Cable Technology Feature Article
How Much Extra Energy Will New Dual-Mode Comcast Public Wi-Fi Routers Consume?
By Gary Kim, Contributing Editor
As it rolls out new consumer Wi-Fi routers that support a private network for the high-speed access customer and also create a separate public Wi-Fi node, there will be cost implications for consumers, much as use of TV set-top boxes draws energy from the consumer’s home account.
Comcast (News - Alert) public Wi-Fi features are being used to create a nationwide Wi-Fi service that can be used by non-Comcast customers, costing $3 an hour, $8 a day or $20 a week.

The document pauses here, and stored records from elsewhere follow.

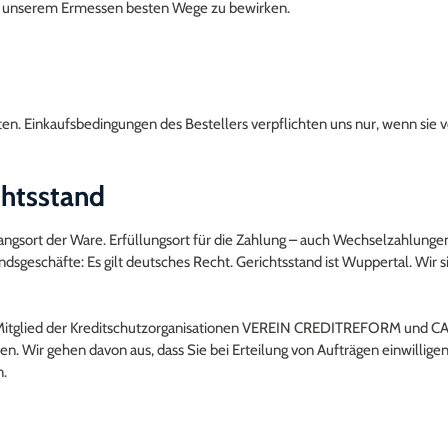
ach unserem Ermessen besten Wege zu bewirken.
ten. Einkaufsbedingungen des Bestellers verpflichten uns nur, wenn sie 
chtsstand
bgangsort der Ware. Erfüllungsort für die Zahlung – auch Wechselzahlungen
andsgeschäfte: Es gilt deutsches Recht. Gerichtsstand ist Wuppertal. Wir
ls Mitglied der Kreditschutzorganisationen VEREIN CREDITREFORM und C
. Wir gehen davon aus, dass Sie bei Erteilung von Aufträgen einwillige
n.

According to a test conducted by Speedify, a user in Philadelphia would pay for between $15 and $23 a year in additional electricity costs to support Comcast’s public Wi-Fi hotspot feature.

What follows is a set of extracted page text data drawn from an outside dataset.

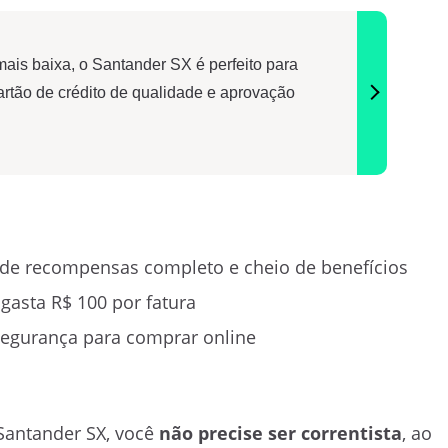
is baixa, o Santander SX é perfeito para
rtão de crédito de qualidade e aprovação
e recompensas completo e cheio de benefícios
gasta R$ 100 por fatura
 segurança para comprar online
 Santander SX, você
não precise ser correntista
, ao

But Comcast thinks electrical consumption would be lower than that. The Speedify test apparently used a business grade router and was an older model that does not reflect the current power consumption of a consumer router.
In fact, Comcast says the incremental energy consumption should hardly be discernible, and is imposes negligible additional energy draw.
Consumers also have the ability to turn off the public Wi-Fi feature, so the issue might not be nearly as big as first seemed to be the case.
But Comcast has said it plans to activate eight million of the new routers by the end of 2014.
What is not yet so clear is how the new network might actually work, in residential areas outside of urban cores, where Wi-Fi signals do not necessarily reach all the way out into the street. It seems unlikely too many people will use the “public” access in residential areas, for that reason.
More significant are potential usage scenarios in denser urban areas where the public signals might actually reach far enough outside consumer homes to be usable by the public at large.
The broader issue is not new. Cable TV set-top boxes, for example, consume rather large amounts of energy even when turned off, about $8 a month or $96 a year for consumers in Southern California, for example.
The difference is that that power consumption is the result of a consumer choosing to buy a service that requires a device that draws power. The Comcast public W-Fi network does not directly benefit the customer supplying the electrical power.
To be sure, improvements are being made. But a 2011 study found that a single a high-definition cable or satellite set-top box, equipped with a high-definition digital video recorder feature uses up 446 kilowatt hours per year.
That's more than a new Energy Star rated 21 cubic-foot refrigerator, which uses 415 kWh per year, according to the Natural Resources Defense Council data. And about 66 percent of the energy consumed occurs when consumers are not actually watching TV or recording content.